Hypothesis: We hypothesize that familial and sporadic CSVD are related to ECM remodeling resulting from the interplay between environmental factors and genetics and that these ECM alterations interfere with homeostatic maintenance, synaptic plasticity, cognition and behavior. Targeting ECM modulating enzymes/molecules will have the potential to alter perisynaptic ECM downstream pathologies leading to new therapeutic strategies in CSVD. We define the following Aims:
- To understand the impact of environmental factors (age, arterial hypertension) and genetics on ECM remodeling in CSVD.
- To understand the impact of ECM remodeling and ECM modulating enzymes on synaptic plasticity, cognition and behavior in CSVD.
- To target ECM modulating enzymes/molecules to improve synaptic function and slow down cognitive decline in CSVD.

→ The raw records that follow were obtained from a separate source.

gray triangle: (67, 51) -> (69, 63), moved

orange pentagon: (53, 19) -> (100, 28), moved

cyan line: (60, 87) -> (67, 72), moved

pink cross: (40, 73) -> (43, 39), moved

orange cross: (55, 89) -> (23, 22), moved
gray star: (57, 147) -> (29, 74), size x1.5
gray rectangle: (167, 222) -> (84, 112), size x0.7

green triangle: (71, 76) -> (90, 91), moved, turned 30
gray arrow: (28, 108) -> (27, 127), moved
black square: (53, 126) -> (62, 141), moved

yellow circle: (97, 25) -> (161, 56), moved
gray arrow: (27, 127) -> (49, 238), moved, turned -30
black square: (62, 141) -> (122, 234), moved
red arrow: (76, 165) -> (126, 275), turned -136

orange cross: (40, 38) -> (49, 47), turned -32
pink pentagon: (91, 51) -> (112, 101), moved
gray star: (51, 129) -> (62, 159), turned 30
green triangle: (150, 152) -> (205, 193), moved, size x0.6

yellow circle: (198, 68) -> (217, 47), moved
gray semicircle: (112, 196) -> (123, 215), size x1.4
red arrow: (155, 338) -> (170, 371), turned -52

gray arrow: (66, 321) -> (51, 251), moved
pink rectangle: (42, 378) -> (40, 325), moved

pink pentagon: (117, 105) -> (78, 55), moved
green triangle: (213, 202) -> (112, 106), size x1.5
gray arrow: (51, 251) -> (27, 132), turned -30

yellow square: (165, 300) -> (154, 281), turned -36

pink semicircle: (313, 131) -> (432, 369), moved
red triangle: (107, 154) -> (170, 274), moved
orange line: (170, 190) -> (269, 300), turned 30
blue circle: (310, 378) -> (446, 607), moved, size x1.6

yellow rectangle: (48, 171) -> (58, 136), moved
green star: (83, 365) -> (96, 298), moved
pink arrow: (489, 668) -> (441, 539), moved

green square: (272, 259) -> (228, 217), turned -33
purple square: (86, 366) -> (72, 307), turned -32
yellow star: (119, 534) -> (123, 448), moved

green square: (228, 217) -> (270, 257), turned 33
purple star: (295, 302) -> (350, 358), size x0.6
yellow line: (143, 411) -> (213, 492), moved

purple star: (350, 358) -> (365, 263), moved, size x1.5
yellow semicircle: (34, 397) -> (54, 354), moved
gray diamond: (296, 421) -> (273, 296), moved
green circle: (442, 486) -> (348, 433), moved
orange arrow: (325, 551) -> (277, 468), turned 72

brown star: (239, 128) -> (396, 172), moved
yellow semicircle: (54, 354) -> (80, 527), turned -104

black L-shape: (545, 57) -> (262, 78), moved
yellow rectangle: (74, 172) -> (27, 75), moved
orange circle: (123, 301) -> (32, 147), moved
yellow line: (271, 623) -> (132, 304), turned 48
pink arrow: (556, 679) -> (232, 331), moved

CSVD is related to ECM remodeling, impairment of synaptic plasticity and cognition. Small vessel wall damage and associated BM/vascular deposits of pathological proteins (TIMPs, COL18) result in the (i) dysregulation of ECM modulating enzymes (e.g., matrix metalloproteinases [MMPs]) and (ii) perisynaptic ECM alterations affecting ECM homeostasis, synaptic plasticity and cognition.
Collaborations: TP9 Dieterich (ECM-dependent signaling through mechanoreceptors), TP3 Kreutz (synaptic proteomics and signaling), TP8 Gundelfinger/Seidenbecher (imaging of perisynaptic ECM and other synaptic components).